Which of the following statements about adrenaline is FALSE?Your Answer: The IM dose in anaphylaxis is 1 ml of 1:1000
Explanation:Adrenaline (epinephrine) is a sympathomimetic amine that binds to alpha- and beta-adrenergic receptors and acts as an agonist. It is active at both alpha and beta receptors in roughly equal amounts.
When taken orally, it becomes inactive.

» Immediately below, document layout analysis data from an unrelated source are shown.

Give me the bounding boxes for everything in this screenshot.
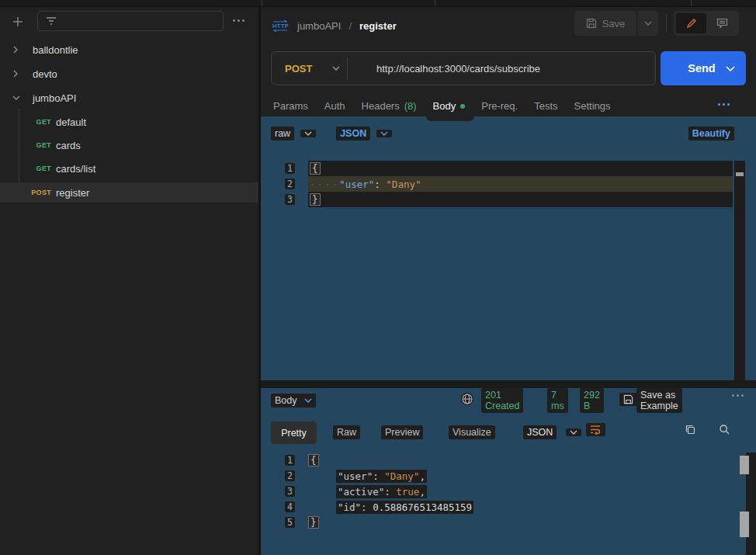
response-scrollbar-thumb[interactable] (740, 456, 749, 474)
line-number: 3 (285, 194, 295, 205)
edit-request-button[interactable] (676, 13, 706, 33)
response-language-value: JSON (523, 425, 557, 439)
new-item-button[interactable] (11, 15, 25, 29)
sidebar-item-balldontlie[interactable]: balldontlie (0, 40, 258, 59)
floppy-icon (586, 18, 597, 29)
beautify-link[interactable]: Beautify (688, 127, 734, 140)
method-badge-get: GET (0, 141, 51, 149)
tab-visualize[interactable]: Visualize (449, 425, 495, 439)
sidebar-filter-input[interactable] (37, 11, 224, 31)
strip-divider (262, 0, 262, 6)
json-key: "user" (339, 179, 374, 190)
save-button-group: Save (574, 11, 658, 36)
chevron-down-icon (332, 66, 340, 71)
chevron-down-icon (304, 398, 312, 403)
tab-tests[interactable]: Tests (534, 98, 557, 119)
editor-line-1[interactable]: 1 { (261, 161, 756, 176)
search-response-icon[interactable] (719, 424, 730, 435)
editor-scrollbar[interactable] (734, 161, 745, 380)
tab-auth[interactable]: Auth (324, 98, 345, 119)
network-globe-icon[interactable] (461, 393, 473, 405)
response-more-options-icon[interactable] (732, 394, 744, 397)
response-scrollbar-marker[interactable] (740, 512, 749, 537)
sidebar-item-jumboapi[interactable]: jumboAPI (0, 88, 258, 107)
request-label: register (56, 187, 89, 199)
save-button-label: Save (602, 18, 626, 29)
tab-settings[interactable]: Settings (574, 98, 611, 119)
breadcrumb-request-name[interactable]: register (359, 20, 397, 32)
url-input[interactable]: http://localhost:3000/cards/subscribe (376, 63, 540, 75)
url-divider (347, 57, 348, 79)
tab-pre-request[interactable]: Pre-req. (481, 98, 518, 119)
collection-label: balldontlie (33, 44, 78, 56)
line-number: 1 (285, 163, 295, 174)
response-size[interactable]: 292 B (580, 388, 604, 413)
json-colon: : (374, 179, 386, 190)
tab-body[interactable]: Body (433, 98, 466, 119)
collection-label: devto (33, 68, 57, 80)
sidebar-more-options-icon[interactable] (233, 19, 244, 22)
body-type-selector[interactable]: raw (271, 127, 294, 140)
method-badge-post: POST (0, 189, 51, 196)
save-button[interactable]: Save (574, 11, 637, 36)
send-button-label: Send (678, 62, 726, 75)
status-badge[interactable]: 201 Created (481, 388, 523, 413)
response-body-selector[interactable]: Body (271, 394, 316, 408)
whitespace-dots: ···· (310, 179, 339, 190)
line-number: 1 (285, 455, 295, 466)
edit-comment-group (674, 11, 739, 36)
sidebar-request-default[interactable]: GET default (0, 113, 258, 131)
response-view-tabs: Pretty Raw Preview Visualize JSON (271, 421, 746, 445)
body-language-selector[interactable]: JSON (336, 127, 370, 140)
body-type-chevron[interactable] (300, 130, 316, 137)
send-button[interactable]: Send (661, 51, 746, 85)
sidebar-item-devto[interactable]: devto (0, 64, 258, 83)
response-body-label: Body (275, 395, 297, 406)
response-panel: Body 201 Created 7 ms 292 B Save as Exam… (261, 388, 756, 555)
chevron-right-icon[interactable] (12, 46, 22, 54)
tab-raw[interactable]: Raw (333, 425, 360, 439)
comments-button[interactable] (708, 13, 737, 33)
window-top-strip (0, 0, 756, 7)
request-url-bar: POST http://localhost:3000/cards/subscri… (271, 51, 656, 85)
tab-params[interactable]: Params (273, 98, 308, 119)
sidebar-request-register[interactable]: POST register (0, 182, 258, 203)
method-selector[interactable]: POST (272, 52, 347, 85)
line-number: 2 (285, 470, 295, 481)
breadcrumb-collection[interactable]: jumboAPI (297, 20, 341, 32)
editor-line-2[interactable]: 2 ····"user": "Dany" (261, 176, 756, 192)
request-body-panel: raw JSON Beautify 1 { 2 ····"user": "Dan… (261, 116, 756, 380)
request-response-divider[interactable] (261, 380, 756, 388)
response-language-chevron[interactable] (566, 428, 581, 436)
line-number: 5 (285, 517, 295, 528)
response-line-2: 2 "user": "Dany", (261, 468, 742, 484)
strip-divider (435, 0, 435, 6)
request-label: cards (56, 140, 81, 151)
request-label: default (56, 116, 86, 128)
filter-icon (46, 16, 57, 26)
open-brace: { (310, 162, 321, 175)
close-brace: } (310, 193, 321, 206)
method-selected-value: POST (285, 63, 312, 75)
save-as-example-button[interactable]: Save as Example (636, 388, 682, 413)
tab-headers[interactable]: Headers(8) (362, 98, 417, 119)
editor-scrollbar-thumb[interactable] (736, 172, 744, 176)
sidebar-request-cards-list[interactable]: GET cards/list (0, 159, 258, 178)
copy-response-icon[interactable] (685, 424, 696, 435)
tabs-more-options-icon[interactable] (718, 103, 730, 106)
sidebar-request-cards[interactable]: GET cards (0, 136, 258, 154)
body-language-chevron[interactable] (376, 130, 392, 137)
tab-pretty[interactable]: Pretty (271, 421, 317, 444)
json-value: "Dany" (386, 179, 421, 190)
svg-text:HTTP: HTTP (272, 23, 290, 29)
response-language-selector[interactable]: JSON (523, 425, 581, 439)
chevron-right-icon[interactable] (12, 70, 22, 78)
save-options-chevron[interactable] (637, 11, 658, 36)
response-line-4: 4 "id": 0.588676513485159 (261, 499, 742, 515)
open-brace: { (308, 454, 319, 467)
tab-preview[interactable]: Preview (381, 425, 423, 439)
chevron-down-icon[interactable] (12, 95, 22, 101)
editor-line-3[interactable]: 3 } (261, 192, 756, 207)
wrap-lines-icon[interactable] (586, 423, 605, 436)
response-time[interactable]: 7 ms (547, 388, 568, 413)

Subcutaneous absorption is slower than intramuscular absorption. In cardiac arrest, it is well absorbed from the tracheal mucosa and can be given through an endotracheal tube.

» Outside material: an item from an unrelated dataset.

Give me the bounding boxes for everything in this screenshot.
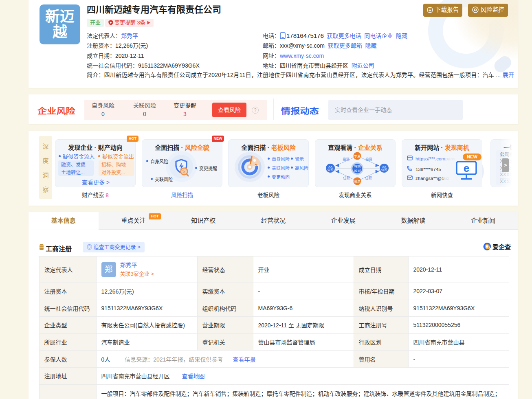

At the adrenergic synapse, catechol-O-methyltransferase (COMT) and monoamine oxidase (MAO) metabolise it primarily. The inactive products are then passed through the kidneys and excreted in the urine.
In adult cardiac arrest, the IV dose is 1 mg, which is equal to 10 ml of 1:10000 or 1 ml of 1:1000. In anaphylaxis, the IM dose is 0.5 ml of 1:1000. (500 mcg).
In open-angle glaucoma, adrenaline causes mydriasis and lowers pressure.
Adrenaline is used in cardiopulmonary resuscitation, the treatment of severe croup, and the emergency management of acute allergic and anaphylactic reactions (as a nebuliser solution).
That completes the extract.